I loved your depiction in the book of what it was like to come out. How does being a gay artist/author impact your work?

Thank you! I don’t know if being gay does impact my art outside of the fact that I get to be in a community of smart, funny, like-minded individuals and I am so psyched to rep for our team.

Do you see queer liberation and animal liberation as connected?

I see all liberations as connected. It’s all about dominance and supremacy. I know people don’t like that, because they think it sucks to be equated with animals, and that’s their right, but I don’t think it’s so awful.

I just don’t believe anyone should feel entitled to dominate another autonomous, living being. That’s it. No one on this earth is here to serve me or for me to step on, in the same way that I’m not here to serve anyone or to be trod on.

“My only sense of quiet, consistent comfort was with my pets. Even as I was confused with inescapable rage and dysfunction, my heart in a black broken knot, they came through. Animals.” I loved this line and could so easily relate to many of the stories in FETCH about the painful parts of childhood, and the comfort that pets brought into those dark places. How do you approach writing about the people who have hurt you?

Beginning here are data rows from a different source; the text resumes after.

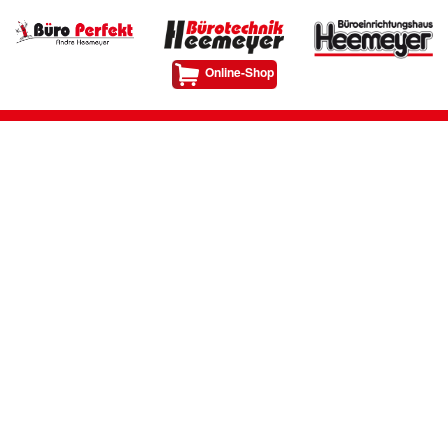
Online-Shop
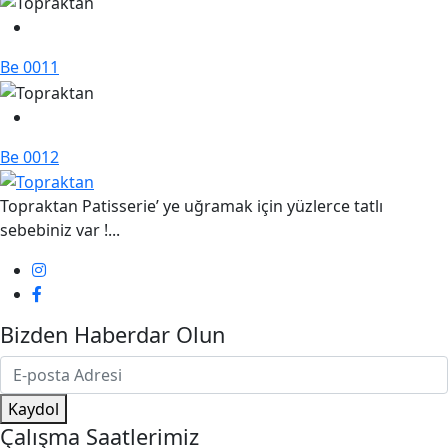
Be 0011
Be 0012
Topraktan Patisserie’ ye uğramak için yüzlerce tatlı
sebebiniz var !...
Bizden Haberdar Olun
Kaydol
Çalışma Saatlerimiz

I tried to only include things in the book that moved the story forward. It felt important to me to include my feral childhood, because I think that illuminates why I felt so protective over my own dog, Beija. It felt important to include my romantic relationship, because our breakup brought me to the lowest point of my life, from which Beija helped me climb up.

If I ever write someone doing something crummy, I want to include them doing something kind. Because that’s how humans are. None of us are all good or all bad. I don’t want to ever use my platform, or my work, to drag anyone else down (I’ve become more and more and more mindful of it as I’ve been doing autobiography for 20 years)  but I also want to tell an emotionally honest story from my own perspective.

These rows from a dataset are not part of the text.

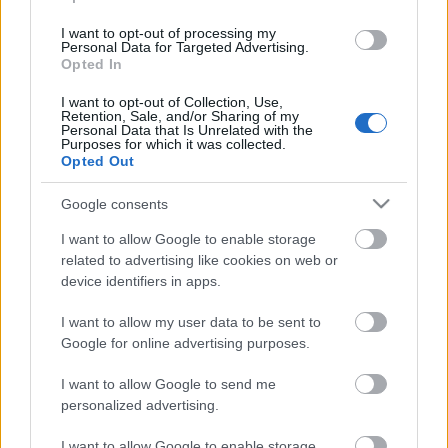
I want to opt-out of processing my
Personal Data for Targeted Advertising.
Opted In
I want to opt-out of Collection, Use,
Retention, Sale, and/or Sharing of my
Personal Data that Is Unrelated with the
Purposes for which it was collected.
Opted Out
Google consents
az All We Need számlistája:
I want to allow Google to enable storage
01 “All We Need”
related to advertising like cookies on web or
02 “Revolution”
device identifiers in apps.
03 “Forbidden Knowledge” (Feat. Big K.R.I.T.)
04 Woodcrest Manor II”
I want to allow my user data to be sent to
Google for online advertising purposes.
05 Cpu” (Feat. RZA)
06 “Devil’s Whisper”
I want to allow Google to send me
07 “Peace Prevail”
personalized advertising.
08 “Crystal Express”
09 “Love is Not a Four Letter Word”
I want to allow Google to enable storage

I really identified with the section where you discuss being a teenage mom to Beija. So much of my late teens/early 20s was defined by parenting dogs. What advice would you give to young readers who are in similar positions?

This is some pre-dog advice, if I may: Do not let your emotions guide you into pet ownership.

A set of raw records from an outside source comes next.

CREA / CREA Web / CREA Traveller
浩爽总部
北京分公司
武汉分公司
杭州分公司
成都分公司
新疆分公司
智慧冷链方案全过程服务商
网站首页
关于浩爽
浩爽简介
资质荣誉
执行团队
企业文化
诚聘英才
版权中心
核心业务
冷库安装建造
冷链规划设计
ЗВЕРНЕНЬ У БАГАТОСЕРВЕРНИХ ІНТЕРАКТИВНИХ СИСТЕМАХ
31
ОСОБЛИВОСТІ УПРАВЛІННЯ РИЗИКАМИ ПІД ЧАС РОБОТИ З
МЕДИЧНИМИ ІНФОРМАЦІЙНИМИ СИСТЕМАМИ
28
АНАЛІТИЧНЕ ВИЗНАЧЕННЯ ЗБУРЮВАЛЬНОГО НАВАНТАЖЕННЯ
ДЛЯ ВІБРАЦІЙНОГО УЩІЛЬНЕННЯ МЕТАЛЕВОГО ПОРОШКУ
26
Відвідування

I will never regret having Beija or being close with her. She shaped me. She was my heart. However, having a dog is a huge responsibility, and I’m not sure if one is necessarily suited for that responsibility before they have a fully formed frontal lobe and know what they want to do with their life. It’s like marrying your high school sweetheart.

You never get the chance to explore and try other things to see if that’s what you really want, because you have lashed yourself to the familiar. It is like both growing up very fast and not at the same time.

So travel, explore, try living alone, trying living with people, read about dogs, walk dogs, volunteer with dogs, figure out your work schedule, and get a good understanding of what kind of dog is best suited for the life you can provide BEFORE you adopt a dog.

Can you tell us a little about your new (ADORABLE!) dog buddy Ponyo who we meet at the very end of Fetch?

Ponyo Georges is a very good dog whom I met at the Oregon Human Society when I went (initially) to look at a very grouchy hoarded poodle. (My best advice is: Listen to the people who work at the shelter about who is the best dog, and do not be swayed by the way a breed looks)

Ponyo is a Chihuahua/Pomeranian/Shibainu mix who was found as a stray in Merced and acts like she’s never known a moment of adversity in her whole life. She loves every stranger and she travels with me everywhere. She loves cartoonists and queer people, in particular. She is blind in one eye but she doesn’t let that stop her!

What is Ponyo’s favorite treat?

Ponyo lives for fetching, so the kindest thing you could do for her is to throw a tennis ball or a bone. As for food, she likes disgusting things like a fish skin, any meat that a stranger will feed her (I’m vegan, so my treats are way boring and if you give her roast beef she will disown me and become yours forever), or any tiny bite sized training treat.

Anything else you would want to say to a (mostly) lesbian readers?

Be nice to animals, and Sisterhood is powerful!